Please click Here to leave me a new message.



Contents

[edit] Naming of Civil War battles

The Civil War Task Force (WP:ACW) and its predecessors agreed to use the official National Park Service designations for battles as the main titles for Civil War articles. Hence, while indeed the Third Battle of Winchester is the common usage in the town of Winchester, the Battle of Opequon is what the government calls the battle. Hence, Wikipedia follows suit. Manassas seems to be an exception to this rule of thumb, but in general, Wiki editors follow this convention. This is why I (and others later) reverted your changes from Opequon to Third Winchester so as to be consistent with Wiki convention. If you strongly disagree, please join the task force and air your views on its message board; you are most welcome to do so!

Scott Mingus 20:57, 26 February 2007 (UTC)

Although I didn't have any ancestors at this specific battle, it holds less interest for me than places where my great-grandfathers actually fought (such as Antietam and Gettysburg). Hence, I will defer to whatever the general consensus of the editors is. Scott Mingus 04:10, 27 February 2007 (UTC)

[edit] User Page

Hey Grayghost01, if you have the time, please create a User Page telling us a little more about yourself. Thanks for joining the ACW Task Force. Feel free to add its logo to your User Page, and welcome aboard! Feel free to call on myself or other members of the task force for advice or ideas. Regards from snowy York County, PA! Scott Mingus 01:11, 28 February 2007 (UTC)

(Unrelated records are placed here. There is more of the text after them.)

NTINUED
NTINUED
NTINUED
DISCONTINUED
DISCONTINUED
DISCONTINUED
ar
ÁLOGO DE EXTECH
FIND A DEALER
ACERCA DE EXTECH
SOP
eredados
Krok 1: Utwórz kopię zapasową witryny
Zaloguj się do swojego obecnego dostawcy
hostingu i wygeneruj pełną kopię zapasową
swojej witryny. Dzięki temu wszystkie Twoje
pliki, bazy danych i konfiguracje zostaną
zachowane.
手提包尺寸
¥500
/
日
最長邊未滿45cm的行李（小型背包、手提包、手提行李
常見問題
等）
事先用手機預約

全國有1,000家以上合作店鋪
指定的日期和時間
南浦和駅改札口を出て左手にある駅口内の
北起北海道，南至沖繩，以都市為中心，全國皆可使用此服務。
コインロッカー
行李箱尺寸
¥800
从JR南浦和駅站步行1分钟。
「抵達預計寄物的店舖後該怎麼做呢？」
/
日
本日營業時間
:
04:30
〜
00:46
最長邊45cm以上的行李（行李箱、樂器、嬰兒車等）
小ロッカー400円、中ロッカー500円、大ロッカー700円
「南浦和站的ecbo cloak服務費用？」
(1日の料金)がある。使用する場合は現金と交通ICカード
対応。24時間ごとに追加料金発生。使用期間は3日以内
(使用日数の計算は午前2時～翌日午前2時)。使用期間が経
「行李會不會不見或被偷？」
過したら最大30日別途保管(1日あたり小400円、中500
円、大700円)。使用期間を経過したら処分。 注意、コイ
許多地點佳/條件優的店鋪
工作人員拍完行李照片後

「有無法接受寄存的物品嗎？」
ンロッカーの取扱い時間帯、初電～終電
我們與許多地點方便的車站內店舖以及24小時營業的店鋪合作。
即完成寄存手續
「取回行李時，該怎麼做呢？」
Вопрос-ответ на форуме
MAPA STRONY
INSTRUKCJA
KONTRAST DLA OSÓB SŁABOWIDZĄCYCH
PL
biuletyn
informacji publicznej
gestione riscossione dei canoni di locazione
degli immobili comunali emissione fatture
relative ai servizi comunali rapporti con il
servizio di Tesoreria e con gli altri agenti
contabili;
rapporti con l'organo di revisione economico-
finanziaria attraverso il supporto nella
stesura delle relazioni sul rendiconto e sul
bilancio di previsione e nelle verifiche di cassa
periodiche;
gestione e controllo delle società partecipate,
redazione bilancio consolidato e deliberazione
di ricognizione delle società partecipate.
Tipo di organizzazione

Thanks for sharing! Welcome aboard! Scott Mingus 12:02, 4 March 2007 (UTC)

[edit] Second Winchester

I was away for the weekend while you added all of the comments to my user page regarding Second Winchester. I am running short of time to give you a detailed response today, but will do so ASAP. When I do, I will be copying your comments into the talk page for the battle article and responding there. I believe the discussion is of more general interest than simply a one-on-one communication. A short preview of my comments is that I will have no problem listing alternative views on the number of casualties. I did that in the Battle of the Wilderness article, as you have noted. I am not one, however, who believes the Official Records are always the most accurate source, so I generally prefer to get information from secondary sources, historians who have analyzed the Official Records as well as many of the other primary sources that are available and use their best judgment as to the correct answer. I have no personal ax to grind about how the numbers are eventually portrayed, so please do not assume that I am trying to deliberately promulgate incorrect information. Thanks. Hal Jespersen 02:15, 19 March 2007 (UTC)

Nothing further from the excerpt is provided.